Two borough residents who already keep chickens in pens, Chris Uhl and Diana Malcom, said the chickens help build positive neighborhood relations.
“The folks that do come to our neighborhood to see them love them,” Malcom said.
In any case, I look forward to reading about urban chickens being legal in State College. It'll be nice to see some pictures of Penn State Nittany Lion eggs on the web!
Tuesday, September 9, 2008
I was honored when he asked if I'd help him pull one together about chickens, so here's my list of book recommendations for aspiring urban chicken farmers.
I think I picked a good set, but I'd love to hear if anyone has others they think should be there (or, heaven forbid, ones I should take off).
Oh, and if you'd like to create your own list of book recommendations for Flashlight Worthy, here's how.
Monday, September 8, 2008
They biggest myth busted for me while reading his article? The issue of hormones used to make chickens grow fast:
When people find out that I work with poultry, it's amazing how regularly I get asked the same questions. For instance, it's fairly standard to get asked about all the hormones used to "make the chickens grow so fast."Well, I'll be!
After I inform the curious individual that hormones are not injected or fed to the birds, I often see this funny look come over their face.
It's almost like they don't believe me.
After all, one poultry company even advertised that they don't add hormones to their chickens! That was nice of them, especially since no other poultry company in the world does either.
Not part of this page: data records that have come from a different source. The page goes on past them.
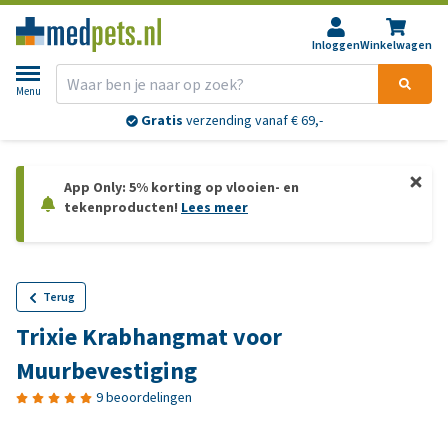
Inloggen
Winkelwagen
Menu
Gratis
verzending vanaf € 69,-
App Only: 5% korting op vlooien- en
tekenproducten!
Lees meer
Terug
Trixie Krabhangmat voor
Muurbevestiging
9 beoordelingen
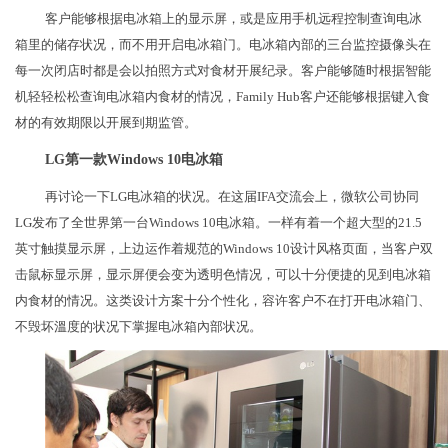
客户能够根据电冰箱上的显示屏，或是应用手机远程控制查询电冰
箱里的储存状况，而不用开启电冰箱门。电冰箱內部的三台监控摄像头在
每一次闭店时都是会以拍照方式对食材开展纪录。客户能够随时根据智能
机轻轻松松查询电冰箱内食材的情况，Family Hub客户还能够根据键入食
材的有效期限以开展到期监管。
LG第一款Windows 10电冰箱
再讨论一下LG电冰箱的状况。在这届IFA交流会上，微软公司协同
LG发布了全世界第一台Windows 10电冰箱。一样有着一个超大型的21.5
英寸触摸显示屏，上边运作着规范的Windows 10设计风格页面，当客户双
击鼠标显示屏，显示屏便会变为透明色情况，可以十分便捷的见到电冰箱
内食材的情况。这类设计方案十分个性化，容许客户不在打开电冰箱门、
不毁坏溫度的状况下掌握电冰箱內部状况。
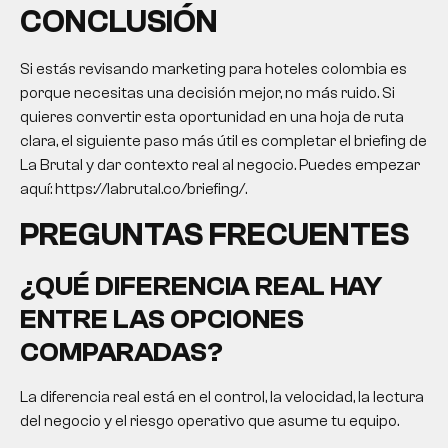
CONCLUSIÓN
Si estás revisando
marketing para hoteles colombia
es
porque necesitas una decisión mejor, no más ruido. Si
quieres convertir esta oportunidad en una hoja de ruta
clara, el siguiente paso más útil es completar el briefing de
La Brutal y dar contexto real al negocio. Puedes empezar
aquí: https://labrutal.co/briefing/.
PREGUNTAS FRECUENTES
¿QUÉ DIFERENCIA REAL HAY
ENTRE LAS OPCIONES
COMPARADAS?
La diferencia real está en el control, la velocidad, la lectura
del negocio y el riesgo operativo que asume tu equipo.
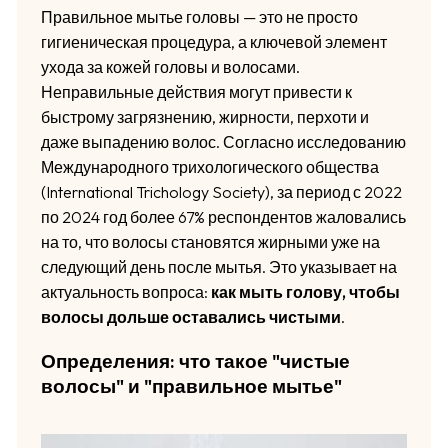
Правильное мытье головы — это не просто
гигиеническая процедура, а ключевой элемент
ухода за кожей головы и волосами.
Неправильные действия могут привести к
быстрому загрязнению, жирности, перхоти и
даже выпадению волос. Согласно исследованию
Международного трихологического общества
(International Trichology Society), за период с 2022
по 2024 год более 67% респондентов жаловались
на то, что волосы становятся жирными уже на
следующий день после мытья. Это указывает на
актуальность вопроса:
как мыть голову, чтобы
волосы дольше оставались чистыми
.
Определения: что такое "чистые
волосы" и "правильное мытье"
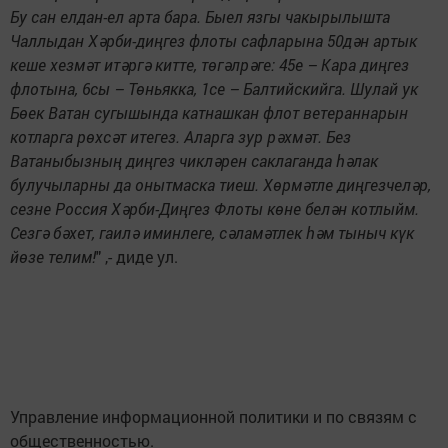
Бу сан елдан-ел арта бара. Быел язгы чакырылышта
Чаллыдан Хәрби-диңгез флоты сафларына 50дән артык
кеше хезмәт итәргә китте, төгәлрәге: 45е – Кара диңгез
флотына, 6сы – Төньякка, 1се – Балтийскийга. Шулай ук
Бөек Ватан сугышында катнашкан флот ветераннарын
котларга рөхсәт итегез. Аларга зур рәхмәт. Без
Ватаныбызның диңгез чикләрен саклаганда һәлак
булучыларны да онытмаска тиеш. Хөрмәтле диңгезчеләр,
сезне Россия Хәрби-Диңгез Флоты көне белән котлыйм.
Сезгә бәхет, гаилә иминлеге, сәламәтлек һәм тыныч күк
йөзе телим!
" ,- диде ул.
Управление информационной политики и по связям с
общественностью.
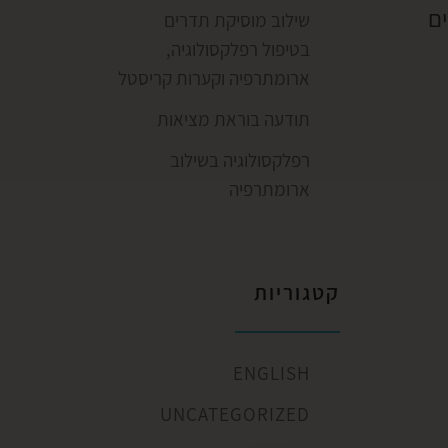
ם
שילוב מוסיקת תדרים
בטיפול רפלקסולוגיה,
ארומתרפיה וקערות קריסטל
תודעה בוראת מציאות
רפלקסולוגיה בשילוב
ארומתרפיה
קטגוריות
ENGLISH
UNCATEGORIZED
UPDATE 12/11/08: Per Dr. Cumming's request, I've removed his contact info from this post, so he's not overwhelmed by requests from outside the region. Read the linked article above if you're still interested in contacting him.
Monday, September 1, 2008
It seems one of our chickens, Sophia, has fallen in love with the sound of her own voice. And I'm not talking about her soothing little cluck-cluck-cluck sound. I'm talking her alarmed-hen sound as if she's trying to warn others that some threat is near by: a loud "Caaaaaaaw!" And it's never just one Caaaaaw!, there's got to be a whole series of them one after the other after the other.
Depending on how much energy she's got, she could go on belting out a caw every 10 seconds or so for minutes on end before finally getting it out of her system. I've found I can help short-circuit these loud sessions by walking down to the coop let her see I'm near, but I'd rather not have her learn to call me to her coop by doing this.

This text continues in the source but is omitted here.